▶ TASK DESCRIPTION
Output only the entries, exactly as given, without the pictures.

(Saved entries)
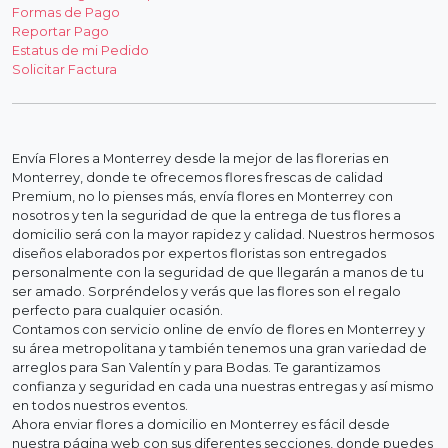
Formas de Pago
Reportar Pago
Estatus de mi Pedido
Solicitar Factura
Envía Flores a Monterrey desde la mejor de las florerias en
Monterrey, donde te ofrecemos flores frescas de calidad
Premium, no lo pienses más, envía flores en Monterrey con
nosotros y ten la seguridad de que la entrega de tus flores a
domicilio será con la mayor rapidez y calidad. Nuestros hermosos
diseños elaborados por expertos floristas son entregados
personalmente con la seguridad de que llegarán a manos de tu
ser amado. Sorpréndelos y verás que las flores son el regalo
perfecto para cualquier ocasión.
Contamos con servicio online de envío de flores en Monterrey y
su área metropolitana y también tenemos una gran variedad de
arreglos para San Valentín y para Bodas. Te garantizamos
confianza y seguridad en cada una nuestras entregas y así mismo
en todos nuestros eventos.
Ahora enviar flores a domicilio en Monterrey es fácil desde
nuestra página web con sus diferentes secciones, donde puedes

▶ EXPECTED ANSWER
Formas de Pago
Reportar Pago
Estatus de mi Pedido
Solicitar Factura
Envía Flores a Monterrey desde la mejor de las florerias en
Monterrey, donde te ofrecemos flores frescas de calidad
Premium, no lo pienses más, envía flores en Monterrey con
nosotros y ten la seguridad de que la entrega de tus flores a
domicilio será con la mayor rapidez y calidad. Nuestros hermosos
diseños elaborados por expertos floristas son entregados
personalmente con la seguridad de que llegarán a manos de tu
ser amado. Sorpréndelos y verás que las flores son el regalo
perfecto para cualquier ocasión.
Contamos con servicio online de envío de flores en Monterrey y
su área metropolitana y también tenemos una gran variedad de
arreglos para San Valentín y para Bodas. Te garantizamos
confianza y seguridad en cada una nuestras entregas y así mismo
en todos nuestros eventos.
Ahora enviar flores a domicilio en Monterrey es fácil desde
nuestra página web con sus diferentes secciones, donde puedes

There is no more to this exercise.